One consideration with “universal” therapies relates to graft rejection. Donor-specific anti-HLA antibodies (DSA) have shown increased risk for graft failure in both solid organ and HSCT. This has potential to impact the efficacy of newer cell therapies where there is some indication that persistence of these cells is critical to avoiding relapse.
Historical data could help determine therapy success probability
Though the region of the genome that codes for HLA type is well-characterized, determining HLA type remains a complex process with many unknowns. As the importance of HLA grows in relation to the development of new therapies, one of our primary objectives at Be The Match BioTherapies® is providing historical data and search algorithms to ensure patients receive the therapies with the most probability for success.
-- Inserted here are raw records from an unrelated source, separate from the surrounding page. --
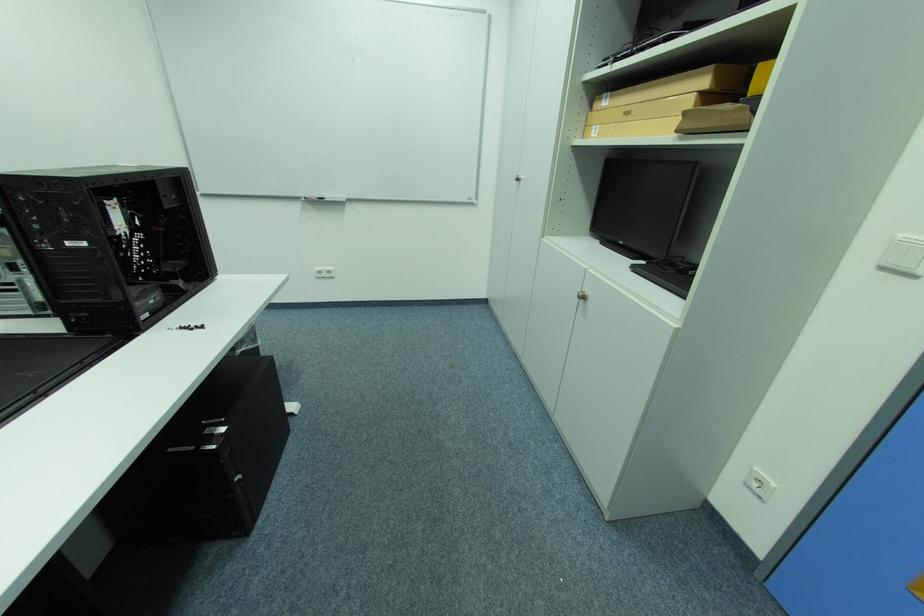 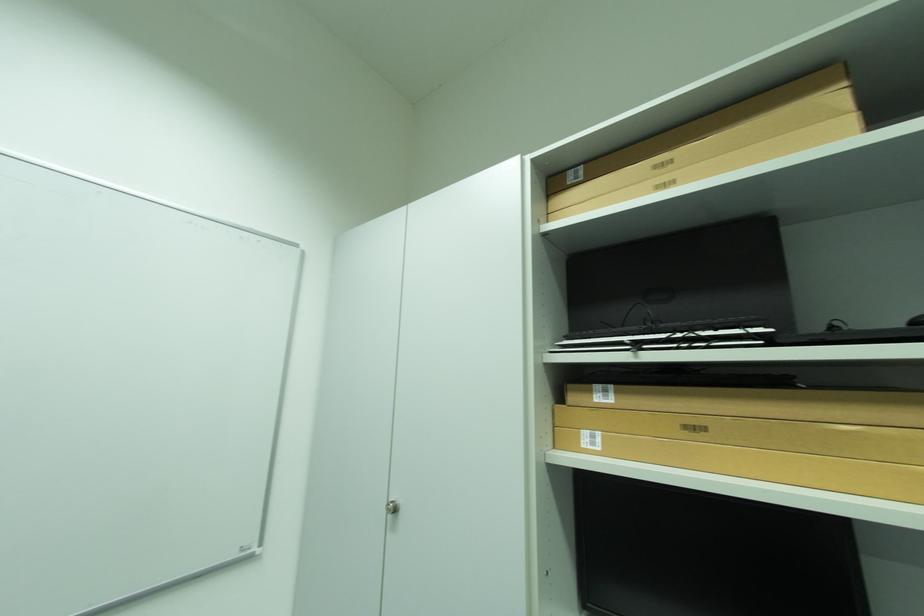 Find the pixel in the second image that matches point 614,98 in the first image.

(614, 392) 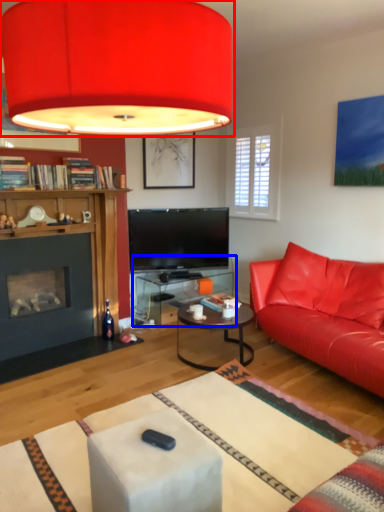 Question: Which point is further to the camera, lamp (highlighted by a red box) or table (highlighted by a blue box)?

Choices:
 (A) lamp
 (B) table

Answer: (B) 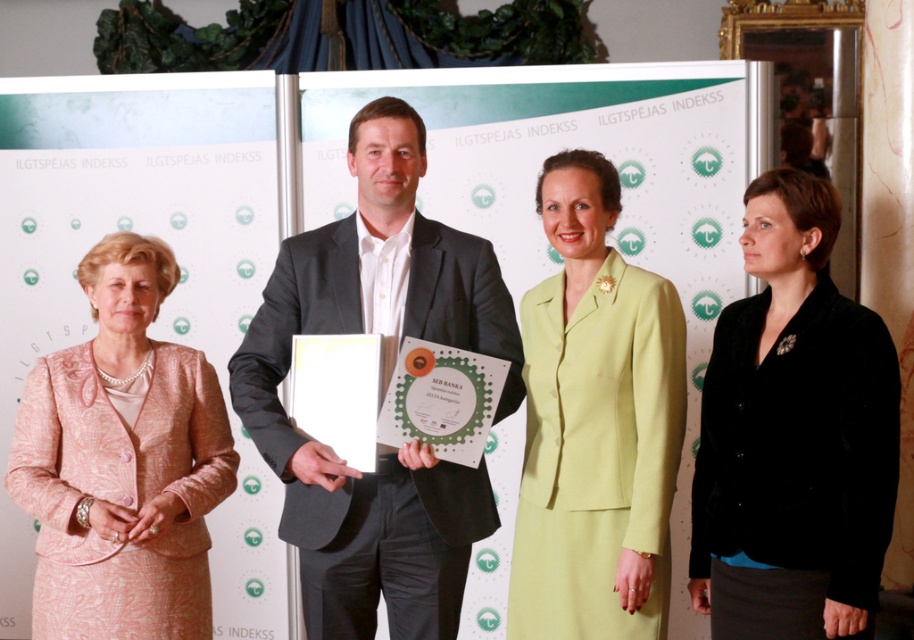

“Finding an HLA match is a probabilistic system. Our goal is to manage uncertainty when it comes to HLA matching,” Maiers said. “As genomic sequencing technologies become more accurate and more affordable, we will be able to gain an even more precise indication of a person’s HLA type.”
In the future, HLA will likely play a larger role in the development and administration of cancer therapies. At Be The Match BioTherapies, our partnership with the CIBMTR helps to provide therapy developers with the evidence-based resources necessary to navigate, and ultimately reduce, the uncertainties associated with HLA matching as they develop new allogeneic cellular therapies.